On our way back from Kansas City to Denver, we stopped at the Day’s Inn in Hays, Kansas. The next morning I ventured out into a frigid park just behind the hotel strip to look for birds, but instead I found a restoration project.
Watershed Restoration and Protection Strategies (WRAPS) was designed to keep excess sediment and nutrients like nitrogen and phosphorus out of the Big Creek Middle Smoky Hill River Watersheds. (Whew! What a mouthful.) Those watersheds drain into the Kanopolis Reservoir, which provides drinking water for the area. Excess nutrients can cause algal blooms in reservoirs, affecting the quality of the water.

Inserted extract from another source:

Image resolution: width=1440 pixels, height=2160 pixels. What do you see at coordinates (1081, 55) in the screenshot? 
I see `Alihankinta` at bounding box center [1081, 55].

As I walked around the park, jumping up and down on the snow-dusted duff under a tree festooned with thorns, I thought of Cherry Creek Reservoir in Denver and its ongoing problems with algal blooms. I can’t remember if the reservoir was closed during the summer of 2014, but it has been closed in the past because of poor water quality.
The solution? To create a “grassed waterway.” (Enlarge the photo and look under “For Agricultural Producers.”) The grasses slow the passage of water, giving the sediments and nutrients time to drop out of the stream and be absorbed by the plants. By the time the water reaches the reservoir, it is cleaner.
Skyline Draw, as this particular ephemeral stream is named, did have a little water, but it was behind me as I took these pictures, near the edge of the park. Perhaps in spring it is full.
As I walked around the park, listening to the murder of crows and the starlings whistling and watching a man play frisbee with his dog, I thought of walking along the draw and trying to find more of these signs. But it was too cold, and few birds were there to distract me from my frozen fingers. I’ll leave you with this sign for homeowners, which offers good advice for reducing water pollution, no matter where you live.
Really interesting. It is encouraging that nature does find away to heal human mistakes when permitted to, or better, when encouraged to.
And we need to do a lot of encouraging.